In commit 259ccb6cc3 ("merge-recursive: rename merge_options argument
from 'o' to 'opt'", 2019-04-05), I renamed a bunch of function
arguments in merge-recursive.c, but forgot to make that same change to
merge-recursive.h. Make the two match.
Signed-off-by: Elijah Newren <newren@gmail.com>
Signed-off-by: Junio C Hamano <gitster@pobox.com>
It is not at all clear what 'mr' was supposed to stand for, at least not
to me. Pick a clearer name for this variable.
Signed-off-by: Elijah Newren <newren@gmail.com>
Signed-off-by: Junio C Hamano <gitster@pobox.com>
merge_trees(), merge_recursive(), and merge_recursive_generic() in
their function headers used four different names for the merge base or
list of merge bases they were passed:
* 'common'
* 'ancestors'
* 'ca'
* 'base_list'
They were able to refer to it four different ways instead of only three
by using a different name in the signature for the .c file than the .h
file. Change all of these to 'merge_base' or 'merge_bases'.
Signed-off-by: Elijah Newren <newren@gmail.com>
Signed-off-by: Junio C Hamano <gitster@pobox.com>
No substantive code change, just add some line breaks to fix lines that
have grown in length due to various refactorings. Most remaining lines
of excessive length in merge-recursive include error messages and it's
not clear that splitting those improves things.
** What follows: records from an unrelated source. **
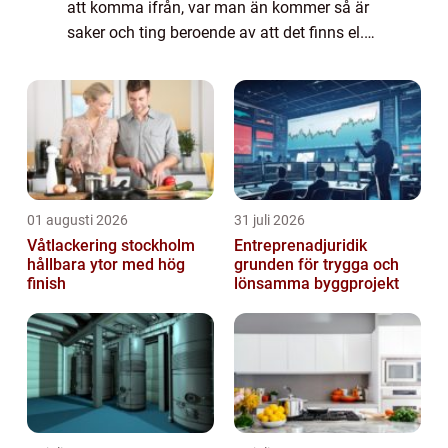
att komma ifrån, var man än kommer så är
saker och ting beroende av att det finns el.
Till och med bilar går...
01 augusti 2026
31 juli 2026
Våtlackering stockholm
Entreprenadjuridik
hållbara ytor med hög
grunden för trygga och
finish
lönsamma byggprojekt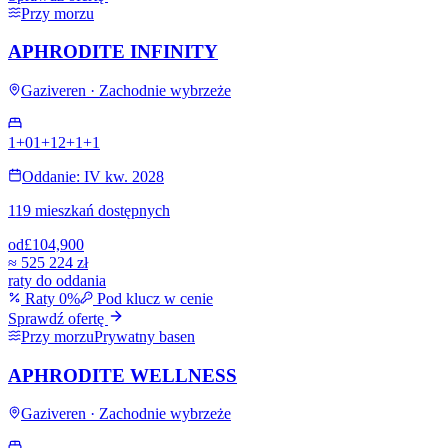
Przy morzu
APHRODITE INFINITY
Gaziveren · Zachodnie wybrzeże
1+0
1+1
2+1
+
1
Oddanie: IV kw. 2028
119 mieszkań dostępnych
od
£104,900
≈
525 224 zł
raty do oddania
Raty 0%
Pod klucz w cenie
Sprawdź ofertę
Przy morzu
Prywatny basen
APHRODITE WELLNESS
Gaziveren · Zachodnie wybrzeże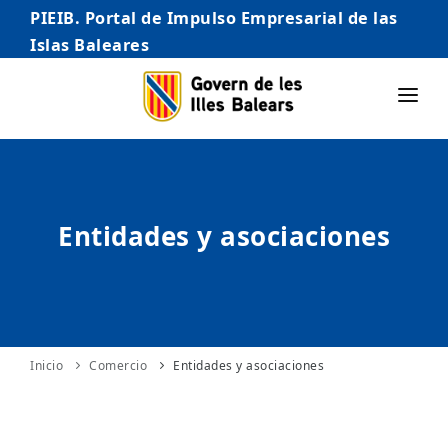
PIEIB. Portal de Impulso Empresarial de las
Islas Baleares
INICIO
EMPRESAS
Entidades y asociaciones
AUTÓNOMO/AUTÓNOMA
EMPRENDEDORES
COMERCIO
INTERNACIONALIZACIÓN
Inicio
Comercio
Entidades y asociaciones
STARTUPS AVANZADAS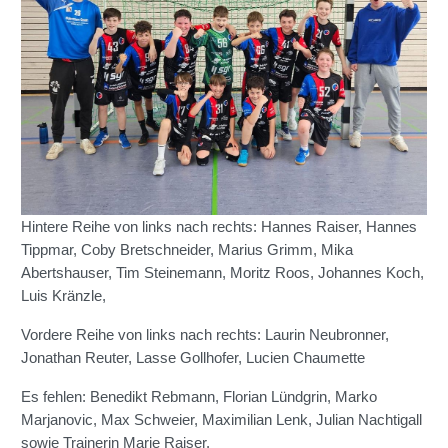
Hintere Reihe von links nach rechts: Hannes Raiser, Hannes
Tippmar, Coby Bretschneider, Marius Grimm, Mika
Abertshauser, Tim Steinemann, Moritz Roos, Johannes Koch,
Luis Kränzle,
Vordere Reihe von links nach rechts: Laurin Neubronner,
Jonathan Reuter, Lasse Gollhofer, Lucien Chaumette
Es fehlen: Benedikt Rebmann, Florian Lündgrin, Marko
Marjanovic, Max Schweier, Maximilian Lenk, Julian Nachtigall
sowie Trainerin Marie Raiser.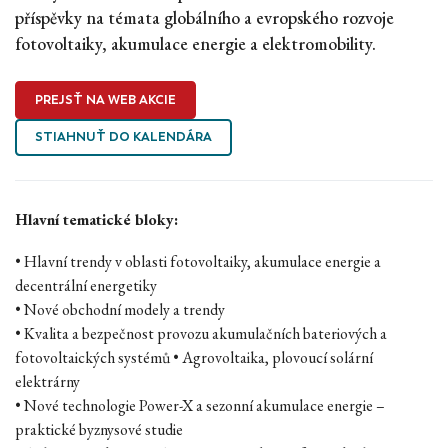
příspěvky na témata globálního a evropského rozvoje
fotovoltaiky, akumulace energie a elektromobility.
PREJSŤ NA WEB AKCIE
STIAHNUŤ DO KALENDÁRA
Hlavní tematické bloky:
• Hlavní trendy v oblasti fotovoltaiky, akumulace energie a
decentrální energetiky
• Nové obchodní modely a trendy
• Kvalita a bezpečnost provozu akumulačních bateriových a
fotovoltaických systémů • Agrovoltaika, plovoucí solární
elektrárny
• Nové technologie Power-X a sezonní akumulace energie –
praktické byznysové studie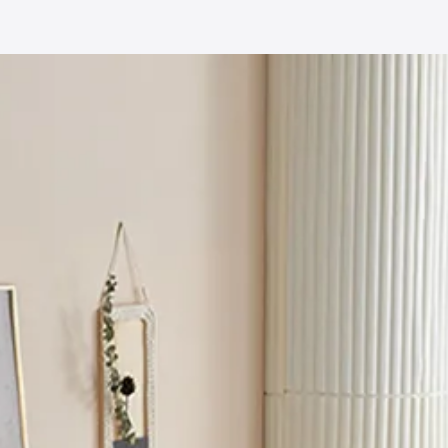
/
【1人掛け～5〜6人掛け
ー
/
【1人掛け～5〜6人
レーム
/
【1人掛け～5〜
ックソファ
/
【1人掛け
合成皮革
/
【1人掛け～
ロイ
/
【1人掛け～5〜6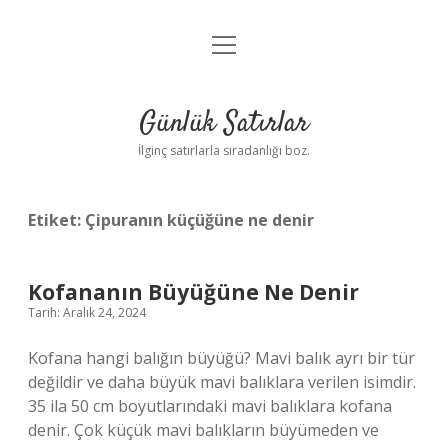
menüyü
Anasayfa
aç
Gizlilik Politikası
Günlük Satırlar
Yasal Uyarı
İlginç satırlarla sıradanlığı boz.
Hakkımızda
Etiket:
Çipuranın küçüğüne ne denir
Kofananın Büyüğüne Ne Denir
Tarih: Aralık 24, 2024
Kofana hangi balığın büyüğü? Mavi balık ayrı bir tür
değildir ve daha büyük mavi balıklara verilen isimdir.
35 ila 50 cm boyutlarındaki mavi balıklara kofana
denir. Çok küçük mavi balıkların büyümeden ve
Signed-off-by: Elijah Newren <newren@gmail.com>
Signed-off-by: Junio C Hamano <gitster@pobox.com>
write_tree_from_memory() appeared to be a merge-recursive special that
basically duplicated write_index_as_tree(). The two have a different
signature, but the bigger difference was just that write_index_as_tree()
would always unconditionally read the index off of disk instead of
working on the current in-memory index. So:
* split out common code into write_index_as_tree_internal()
* rename write_tree_from_memory() to write_inmemory_index_as_tree(),
make it call write_index_as_tree_internal(), and move it to
cache-tree.c
Signed-off-by: Elijah Newren <newren@gmail.com>
Signed-off-by: Junio C Hamano <gitster@pobox.com>
Alternatively, you can view this as "make the merge functions behave
more similarly." merge-recursive has three different entry points:
merge_trees(), merge_recursive(), and merge_recursive_generic(). Two of
these would call diff_warn_rename_limit(), but merge_trees() didn't.
This lead to callers of merge_trees() needing to manually call
diff_warn_rename_limit() themselves. Move this to the new
merge_finalize() function to make sure that all three entry points run
this function.
Note that there are two external callers of merge_trees(), one in
sequencer.c and one in builtin/checkout.c. The one in sequencer.c is
cleaned up by this patch and just transfers where the call to
diff_warn_rename_limit() is made; the one in builtin/checkout.c is for
switching to a different commit and in the very rare case where the
warning might be triggered, it would probably be helpful to include
(e.g. if someone is modifying a file that has been renamed in moving to
the other commit, but there are so many renames between the commits that
the limit kicks in and none are detected, it may help to have an
explanation about why they got a delete/modify conflict instead of a
proper content merge in a renamed file).
Signed-off-by: Elijah Newren <newren@gmail.com>
Signed-off-by: Junio C Hamano <gitster@pobox.com>
merge_trees() took a results parameter that would only be written when
opt->call_depth was positive, which is never the case now that
merge_trees_internal() has been split from merge_trees(). Remove the
misleading and unused parameter from merge_trees().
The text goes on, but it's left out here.